Abstract:
In general, cancer refers to the development of abnormal cells that divide overpoweringly and are capable of destroying normal body tissue, proliferate continuously, migrate to different parts of the body, and promote the growth of new blood vessels. Since cancer is one of the most common obstacles to achieve desirable life expectancy in the world, speeding up the drug screening and find the best treatment is highly demanded. Survival rates are improving for many types of cancers, thanks to improvements in cancer screening and personalized therapies.
Ovarian cancer is one of the major cancer with a high rate of female mortality globally every year and can be affected women of all ages but mostly after menopause. In the last recent years, not many broadly recognized pathogenesis and detection method were available, which able to explain the entire disease due to its heterogeneous nature. For instance, two-dimensional systems, animal models, and spheroids provided too much crucial information about the cancer environment and therapies, but they are not sufficient since they are lacking many factors to be close to in vivo situations. Hence, they are not fully capable to mimic the real body condition and tissue response against the drugs. Drawing on this need, several methods were applied to improve and decrease the limitations of cancer treatments.
To overcome such problems here in the frame of this thesis, the novel microfluidic organ-on-a-chip-model called Mimetas is used, which is capable of tumor homology maintenance for a long time and mimics the microenvironment in vivo in the greatest degree compare with the other traditional models. Hence, drug sympathy is much better than the static old-fashioned condition.
Mimetas is an OrganoPlate made by three different connected channels with the perfusion of fluid flow. ECM is inserted in the middle channel, cells and medium seeded against it. Then is placed on the rocker shaker to produce a flow. The absence of artificial membranes, enables free migration, invasion, and exchanges of various factors.

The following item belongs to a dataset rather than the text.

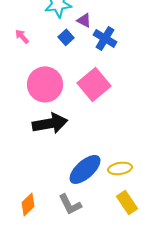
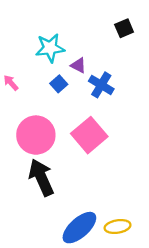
black arrow: (50, 123) -> (41, 178), turned -104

In this thesis, the advantages of setting up the Ascites organoids on Mimetas plate and screening the capability of five different anticancer drugs including ATRA, VS10, Calyx, Doxorubicin, and Carboplatin was taken. Parallel to this work, the same ascites with the unchanged dosage of the mentioned drug that was used in Mimetas plate, tested in 96-multiwell plate in static condition. Comparison between the responses in static and microfluidic conditions helps us to understand better the tumor tissue response against the therapeutic compounds in the optimum dosage condition and recognizing their pros and cons. Cell Viability assay was done by cell titer Glo (Promega) in both conditions.
Ascites organoid derived directly from the ovarian cancer patient from the Oncology Referral Center hospital in Aviano and then they set up on OraganoPlate to monitor their response. Comparison between the responding of different therapeutic compounds of static condition and this high throughput novel model microfluidic technology can develop the future personalized therapy experiments.